Thesis 1.0 (this shall be the name I’ll use to denote all previous versions of Thesis in this article, unless otherwise mentioned) used to collect skins and child themes as templates (or some random collection of PHP code). Agreed that this was probably not the most user-friendly feature out there, but it surely was effective. Many people employed this mechanism to tweak and customize their websites.
Again, many frameworks treat skins as child themes. You can upload one using the Theme Manager in WordPress, and tweak your website’s appearance.
Thesis 2.0, however, intends to add a touch of user-friendliness to this mechanism. The new framework now features a Thesis Skin Editor, that, as the name suggests, lets you tweak your website’s appearance and experiment with skins in any way you look. No more running after code! This is, by far, one of the most end-user friendly innovations in the new version of Thesis.
Again, to put it in a different way, consider Thesis Skin Editor to be your new WordPress Theme Manager. HTML editing is not needed, owing to the new drag and drop interface. Once you have opted for a specific skin, you can add elements in the form of boxes to it.
This is yet another innovation that has the power to prove its usefulness for the non-tech users of Thesis. Assuming Thesis to be a CMS in its own right, the Boxes will then be the equivalent of extensions. Thus, Thesis Boxes are a toned-down variant of WordPress plugins.
Basically, the aim behind Boxes is to cure the problem of tweaking templates that Thesis 1.0 users often had to face, as soon as they activated a plugin. With Boxes, you can achieve new functionality, irrespective of the skin that you are using. In other words, you are no longer limited by the skin-not-compatible factor.
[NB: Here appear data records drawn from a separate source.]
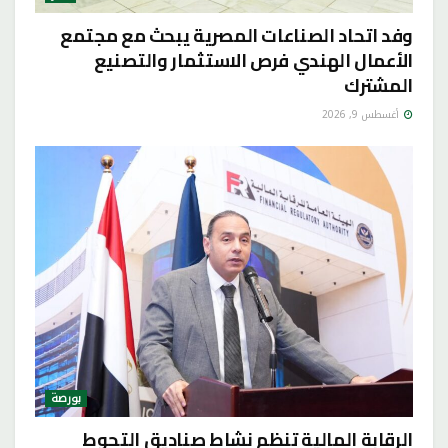
وفد اتحاد الصناعات المصرية يبحث مع مجتمع
الأعمال الهندي فرص الاستثمار والتصنيع
المشترك
أغسطس 9, 2026
بورصة
الرقابة المالية تنظم نشاط صناديق التحوط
Mode of operation? Well, every element of the website has its own box, and each box has its own set of properties and options. As a result, you can customize your website as much as you want! Also, Thesis 2.0 comes with its own Box Importer, allowing you to save and migrate your settings.
Coming back to the Thesis Skin Editor. Having read about skins and boxes, you must have guessed by now that the creators of Thesis 2.0 have tried to make it an end user’s framework, and also attempted to move away from the geek-friendly image that Thesis 1.0 had. When editing the look and feel of your website using the Skin Editor, you no longer need to tweak templates and code: everything is simple drag and drop, point and shoot!
Just in case you’re short on time: yes, this is yet another step towards moving away from the geek-friendly image mentioned above.
To put it straight, in Thesis 1.0 (and almost all other themes and plugins), if you wish to customize something beyond a certain level, you need to have a working knowledge of CSS. Let’s say, you activated a theme, and tweaked it using the Theme Options page. But you are still not happy, and the footer surely can use a better font. Where do you go? To the Theme Editor!
Thesis 2.0 Packages are there to help users take care of things without actually having to mess around with Custom CSS.
And how do Packages work?
The creation of a Package is simple, and once you’ve done it, you can customize it by specifying information such as border, margin, padding, etc. Ideally, you simply need to specify values and other data, and Thesis 2.0 writes the same in CSS by its own, thereby ridding you of the need to mess with code. But if you still need to specify some code, you can opt for the additional CSS segment.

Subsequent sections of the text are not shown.